Tough, articulate and determined; human, bewildered and sometimes anxious; Carina Mitelia is a present day hero in an alternative setting. Creating a slightly different world is one thing, staying very firmly this side of fantasy is another achievement. As Karen Brown becomes Carina Mitela, she slips from being advertising executive and volunteer park ranger into a fighter who must survive in her new role, new identity and new country. Full of physical action and subtle cultural hints, this is a novel which creates a new world order in which women rule and have to fix situations, while watching their backs for political tricks. A fascinating tale of the Roman way of life recreated for the twenty first century, this is an adventurously plotted novel in which there are mobile phones and sophisticated surveillance methods, yet the language is Latin. Self confessed “Roman nut” Alison Morton has created this novel as part of a series which pushes the boundaries of expectation, but which essentially revolves around a battle for survival. I soon became immersed in the world of Roma Nova, and I was grateful to be sent a copy of this novel to read and review, the first in the series.

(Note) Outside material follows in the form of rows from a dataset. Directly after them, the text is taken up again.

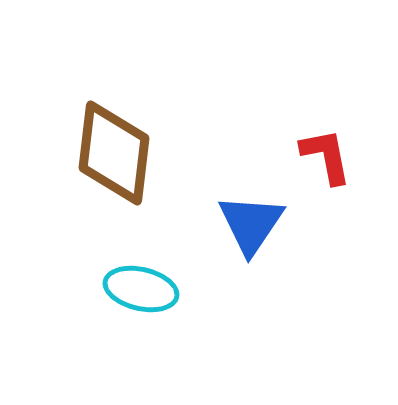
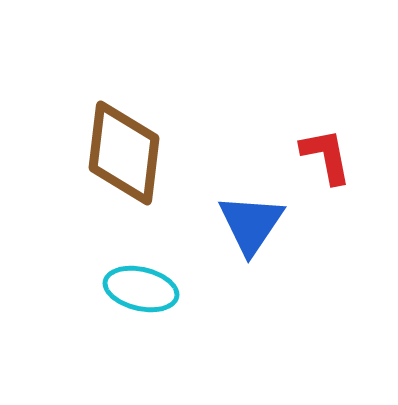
brown diamond: moved 10 px right
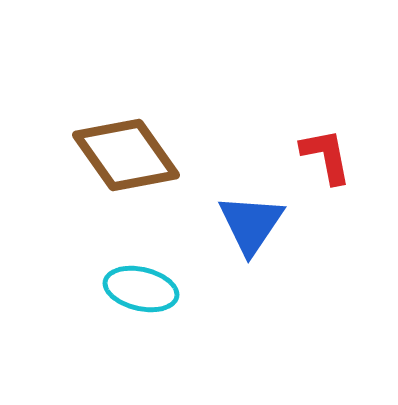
brown diamond: moved 2 px right, 2 px down; rotated 42 degrees counterclockwise
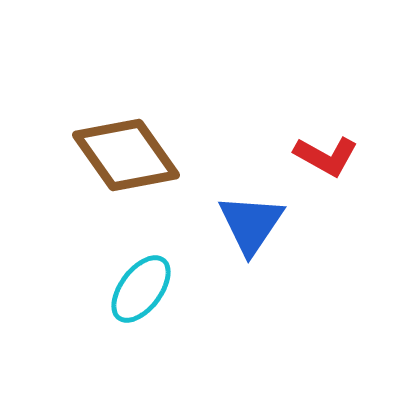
red L-shape: rotated 130 degrees clockwise
cyan ellipse: rotated 66 degrees counterclockwise
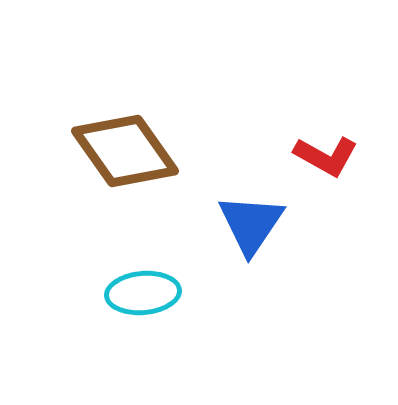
brown diamond: moved 1 px left, 4 px up
cyan ellipse: moved 2 px right, 4 px down; rotated 48 degrees clockwise
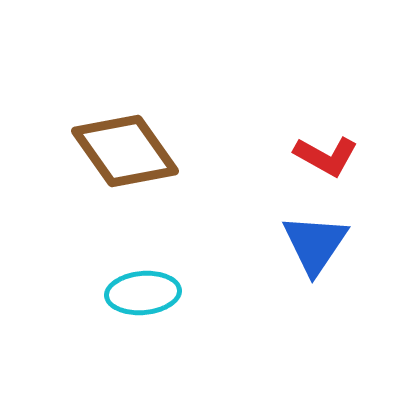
blue triangle: moved 64 px right, 20 px down
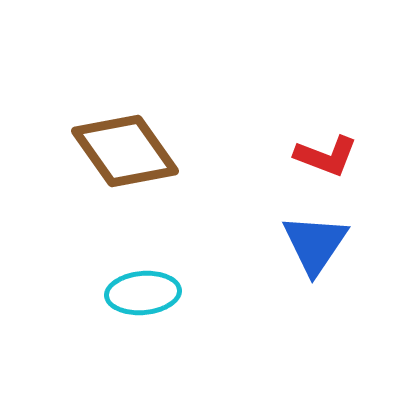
red L-shape: rotated 8 degrees counterclockwise
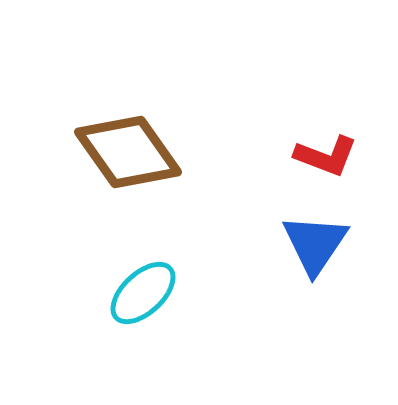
brown diamond: moved 3 px right, 1 px down
cyan ellipse: rotated 38 degrees counterclockwise
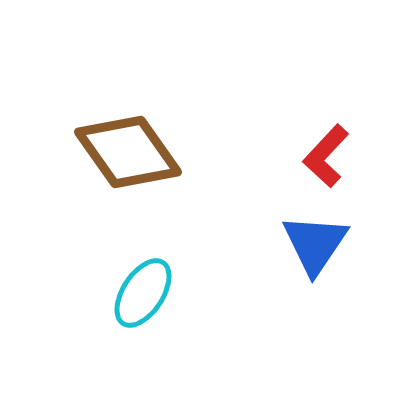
red L-shape: rotated 112 degrees clockwise
cyan ellipse: rotated 14 degrees counterclockwise
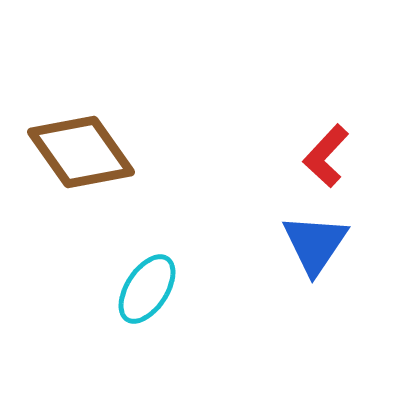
brown diamond: moved 47 px left
cyan ellipse: moved 4 px right, 4 px up
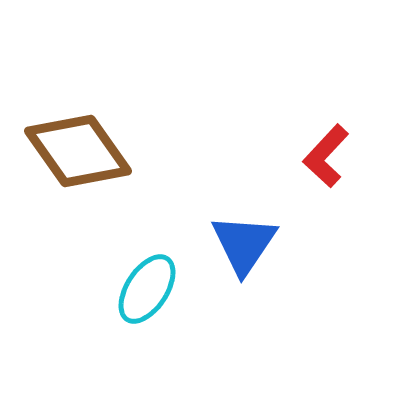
brown diamond: moved 3 px left, 1 px up
blue triangle: moved 71 px left
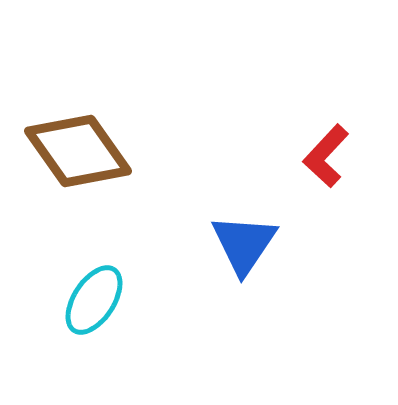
cyan ellipse: moved 53 px left, 11 px down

Karen Brown leads a life in New York which is filled partly by her volunteer role as a patrol officer in Kew Park. When she defends an elderly man, an Indigenous, from some teenagers by some clever manoeuvres, she finds herself in trouble. As she briefly mentions in her narrative an alternative history of the United States in which the War of Independence did not happen and the British only left in 1867, the reader begins to appreciate that the subtle differences in the world order means that the orphaned young woman has a link with Roma Nova. This is a state which is made up of the ruling party of the original Roman Empire, which has survived over many centuries to retain their power via women, who are the hereditary rulers of the successful and now peaceful country. Karen is contacted by Conrad who explains that she has family links in the country, and so begins a tense period where the diplomatic and legal possibilities run alongside brutal attempts on her life. As she battles to survive, she discovers that choices are forced upon her which will mean that she accepts a whole new identity, but that she must still be on guard, and indeed take the offensive if she is to fulfil her new role.
This book for me represents the best sort of fantasy, near enough to real life to be understandable, but offering a new element of a world view to expand and allow new adventures. There is a fair amount of physical violence, and there are times when I wondered if Karen/Carina has nine lives, as she is forced to do battle to survive so many times. This is a firmly female led thriller, and though Karen is more of a victim having to be rescued to begin with, as the book proceeds she becomes her true self as she takes control. A fighter in all senses, the Carina Mitela novels and indeed their predecessors, The Aurelia Mitela adventures, feature strong women in familiar yet challenging circumstances, and I would love to read more of them.
This book features the main protagonist learning Latin as a contemporary language, which reminds me of my couple of attempts to at least learn enough to translate the words of choral pieces and similar texts. Maybe when I have written a paper for a conference and submitted a dissertation and such like, I could think of having another go!